*Work to be completed:* Your response should be an exact reproduction of the data below, beginning at the line containing "दी। जिलाधिकारी ने" and ending with the final line.

Stored records:

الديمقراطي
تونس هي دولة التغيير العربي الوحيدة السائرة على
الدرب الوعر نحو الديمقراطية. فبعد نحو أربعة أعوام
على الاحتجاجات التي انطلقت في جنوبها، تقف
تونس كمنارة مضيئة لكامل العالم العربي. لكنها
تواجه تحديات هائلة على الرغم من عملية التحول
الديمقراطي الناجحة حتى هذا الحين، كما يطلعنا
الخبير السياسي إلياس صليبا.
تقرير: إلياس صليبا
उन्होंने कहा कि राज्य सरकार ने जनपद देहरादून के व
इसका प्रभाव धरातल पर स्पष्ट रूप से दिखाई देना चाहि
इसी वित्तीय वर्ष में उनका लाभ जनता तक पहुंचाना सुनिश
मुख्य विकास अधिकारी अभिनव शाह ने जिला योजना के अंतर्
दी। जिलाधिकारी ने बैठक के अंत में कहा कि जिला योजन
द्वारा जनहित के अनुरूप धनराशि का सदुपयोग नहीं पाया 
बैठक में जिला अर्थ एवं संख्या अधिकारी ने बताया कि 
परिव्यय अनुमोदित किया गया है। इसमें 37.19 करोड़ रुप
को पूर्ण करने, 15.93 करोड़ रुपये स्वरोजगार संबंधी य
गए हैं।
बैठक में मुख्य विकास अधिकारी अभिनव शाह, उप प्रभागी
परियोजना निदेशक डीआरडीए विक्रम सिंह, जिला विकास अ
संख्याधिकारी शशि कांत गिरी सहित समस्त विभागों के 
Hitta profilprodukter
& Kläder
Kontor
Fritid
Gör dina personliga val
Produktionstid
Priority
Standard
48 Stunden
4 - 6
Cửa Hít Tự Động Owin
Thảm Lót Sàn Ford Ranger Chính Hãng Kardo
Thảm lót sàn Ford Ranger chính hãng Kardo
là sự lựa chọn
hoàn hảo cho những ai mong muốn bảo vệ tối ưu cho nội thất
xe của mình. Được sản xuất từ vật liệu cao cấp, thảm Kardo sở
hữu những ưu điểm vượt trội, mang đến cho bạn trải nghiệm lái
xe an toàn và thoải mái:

*Answer to this problem:*
दी। जिलाधिकारी ने बैठक के अंत में कहा कि जिला योजन
द्वारा जनहित के अनुरूप धनराशि का सदुपयोग नहीं पाया 
बैठक में जिला अर्थ एवं संख्या अधिकारी ने बताया कि 
परिव्यय अनुमोदित किया गया है। इसमें 37.19 करोड़ रुप
को पूर्ण करने, 15.93 करोड़ रुपये स्वरोजगार संबंधी य
गए हैं।
बैठक में मुख्य विकास अधिकारी अभिनव शाह, उप प्रभागी
परियोजना निदेशक डीआरडीए विक्रम सिंह, जिला विकास अ
संख्याधिकारी शशि कांत गिरी सहित समस्त विभागों के 
Hitta profilprodukter
& Kläder
Kontor
Fritid
Gör dina personliga val
Produktionstid
Priority
Standard
48 Stunden
4 - 6
Cửa Hít Tự Động Owin
Thảm Lót Sàn Ford Ranger Chính Hãng Kardo
Thảm lót sàn Ford Ranger chính hãng Kardo
là sự lựa chọn
hoàn hảo cho những ai mong muốn bảo vệ tối ưu cho nội thất
xe của mình. Được sản xuất từ vật liệu cao cấp, thảm Kardo sở
hữu những ưu điểm vượt trội, mang đến cho bạn trải nghiệm lái
xe an toàn và thoải mái:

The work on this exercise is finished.